> [YOUR INSTRUCTIONS]: Search the listing for the word "Stephan" and copy every line where it turns up.

————

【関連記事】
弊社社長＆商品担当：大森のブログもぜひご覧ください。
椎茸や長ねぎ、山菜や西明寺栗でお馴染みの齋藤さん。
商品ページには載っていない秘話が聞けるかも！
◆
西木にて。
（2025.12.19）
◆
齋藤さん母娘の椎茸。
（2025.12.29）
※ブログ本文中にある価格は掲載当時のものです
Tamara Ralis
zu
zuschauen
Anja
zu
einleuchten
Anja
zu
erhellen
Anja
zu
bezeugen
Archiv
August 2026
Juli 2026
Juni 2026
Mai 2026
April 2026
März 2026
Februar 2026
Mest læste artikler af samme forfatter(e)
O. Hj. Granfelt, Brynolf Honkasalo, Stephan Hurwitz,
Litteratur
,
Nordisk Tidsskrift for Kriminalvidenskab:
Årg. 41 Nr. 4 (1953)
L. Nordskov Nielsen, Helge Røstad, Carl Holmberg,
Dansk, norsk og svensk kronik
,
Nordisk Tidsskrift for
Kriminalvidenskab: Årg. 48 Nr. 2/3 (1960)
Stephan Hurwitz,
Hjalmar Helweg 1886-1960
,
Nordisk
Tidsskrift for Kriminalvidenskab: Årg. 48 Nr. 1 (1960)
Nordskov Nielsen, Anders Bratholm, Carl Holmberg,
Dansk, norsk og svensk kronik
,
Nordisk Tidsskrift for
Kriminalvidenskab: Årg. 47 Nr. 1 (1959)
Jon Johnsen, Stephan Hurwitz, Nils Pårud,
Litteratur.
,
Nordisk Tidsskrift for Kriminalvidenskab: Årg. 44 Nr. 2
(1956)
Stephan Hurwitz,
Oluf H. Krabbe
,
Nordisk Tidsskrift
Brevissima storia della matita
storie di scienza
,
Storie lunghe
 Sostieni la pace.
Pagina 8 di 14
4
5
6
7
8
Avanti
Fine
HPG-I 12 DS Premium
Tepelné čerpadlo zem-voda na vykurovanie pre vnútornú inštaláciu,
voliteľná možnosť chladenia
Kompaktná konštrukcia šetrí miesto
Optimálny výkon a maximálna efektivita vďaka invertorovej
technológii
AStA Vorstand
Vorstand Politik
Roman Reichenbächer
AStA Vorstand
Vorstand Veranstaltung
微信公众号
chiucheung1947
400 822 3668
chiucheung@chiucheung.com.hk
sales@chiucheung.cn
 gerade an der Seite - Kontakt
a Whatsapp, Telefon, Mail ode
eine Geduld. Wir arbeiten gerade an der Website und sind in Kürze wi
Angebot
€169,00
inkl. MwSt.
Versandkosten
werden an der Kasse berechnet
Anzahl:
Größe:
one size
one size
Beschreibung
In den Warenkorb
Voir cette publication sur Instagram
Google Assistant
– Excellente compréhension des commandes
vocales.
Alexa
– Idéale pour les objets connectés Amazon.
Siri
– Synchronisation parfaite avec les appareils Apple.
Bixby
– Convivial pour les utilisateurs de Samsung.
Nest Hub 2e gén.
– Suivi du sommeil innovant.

————

> [ANSWER AREA]:
O. Hj. Granfelt, Brynolf Honkasalo, Stephan Hurwitz,
Stephan Hurwitz,
Jon Johnsen, Stephan Hurwitz, Nils Pårud,
Stephan Hurwitz,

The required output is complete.